[Our partners] need a model that they can talk with their organization about,” said Isaac McCreery, part of the Chicago Alliance to End Homelessness team. “It can’t be a black box. It has to drive policy and action beyond prediction.”
The special modeling-focused session was scheduled by DSSG director Rayid Ghani as an important mid-summer checkpoint on the progress of this summer’s projects. A model is not necessarily the crucial part of the fellowship, he said. Far more important is building a process pipeline, from problem understanding to raw data to data understanding to feature construction to model building to model output, that teams can then evaluate, interpret, fine-tune, and improve over the final weeks of the program.
Finding The Right Fit
Over the 13 presentations, a wide range of modeling strategies were discussed: logistic regression, k-means clustering, random forests, hidden Markov models, neural networks. Teams also sought different types of output from their models, and different measures of success. Some projects sought to classify entities, such as at-risk students, or likely lead-contaminated houses, with high precision.

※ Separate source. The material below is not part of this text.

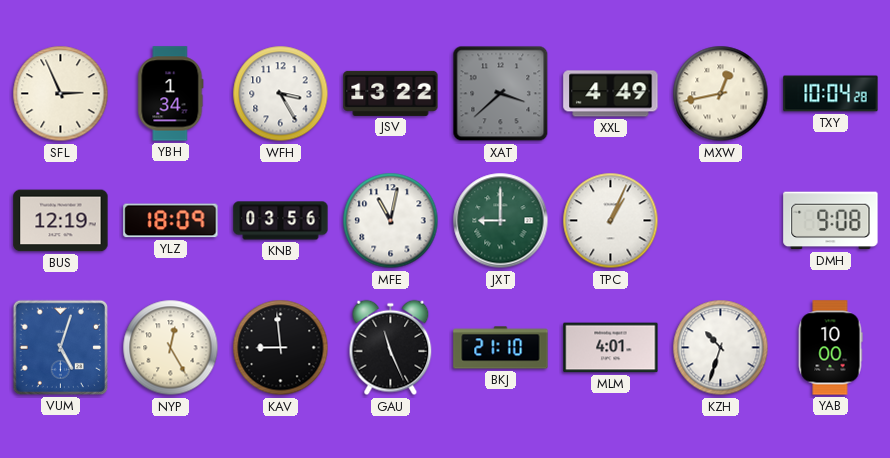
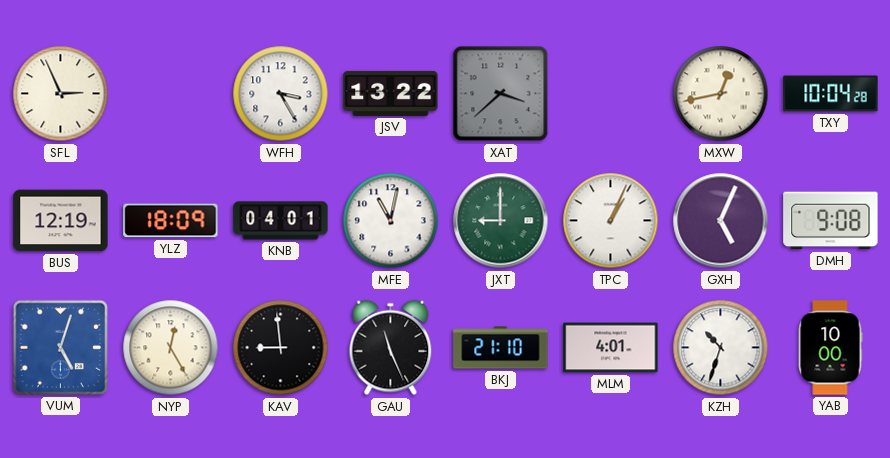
YBH: 1:34 -> none
XXL: 4:49 -> none
KNB: 03:56 -> 04:01
GXH: none -> 5:04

Others looked to identify the most important features within the data that predicted whether someone would stay enrolled in a maternal and early childhood health program or a homelessness intervention. Still others tried to predict a quantity, such as school enrollment, or combine data to define new characteristics such as “contactability” or “responsiveness” that can be used to optimize a partner’s outreach and interventions.
In some cases, fellows found that their original model performed well, but didn’t produce the kind of output that their partners were would find actionable. The City of Memphis team, for example, originally set out to identify individual blighted properties, said Ben Green. But conversations with the partners led them to instead build a model that identified blocks with a high percentage of blighted parcels — a higher level where city workers could more easily follow up to identify problems and potential interventions in struggling neighborhoods.
Similarly, the World Bank Group team looked for corruption at the level of individual companies bidding for contracts, within different sectors of projects, and on the scale of entire countries. But their World Bank collaborators, who determine where investigation resources are targeted, nudged them towards focusing on suspicious industries or companies instead of countries where corruption is likely to occur, for both practical and political reasons.
“We learned that the classifier might not be so valuable even if it performs really well,” said fellow Misha Teplitskiy. “The features we’re working with on the country level aren’t very actionable, and predicting on companies is more appropriate.”
No Black Boxes Allowed
Another common theme was moving from models built on unsupervised statistical methods agnostic about the realities of the world to more relevant insights that partner organizations can take actions on. Natural language processing methods used by the Skills for Chicagoland’s Future team to match job seekers’ resumes with employers’ job postings provides an important first step for wading through millions of documents, but may make matches that wouldn’t make sense to a human observer.
Teams performing feature extraction tasks that identify the most important factors for predicting an outcome such as maternal mortality or program retention may find unexpected results, prompting further discussion with their project partners about whether those features are useful for real-world interventions or further exploration. In all such cases, Ghani said that it’s important to remember that the model should only be used as an initial step in the overall process guide, and should not be used without digging deeper into what it’s learning and what that means about the individuals or entities in the data.
“Models typically built on observational data only give hypotheses around whether a particular feature is important or is a leading indicator, certainly not giving any evidence for a causal relationship,” Ghani said. “These should drive your conversations with partners; if these four features were predictive, let’s now do an experiment to figure out if there is a causal relationship there or not.”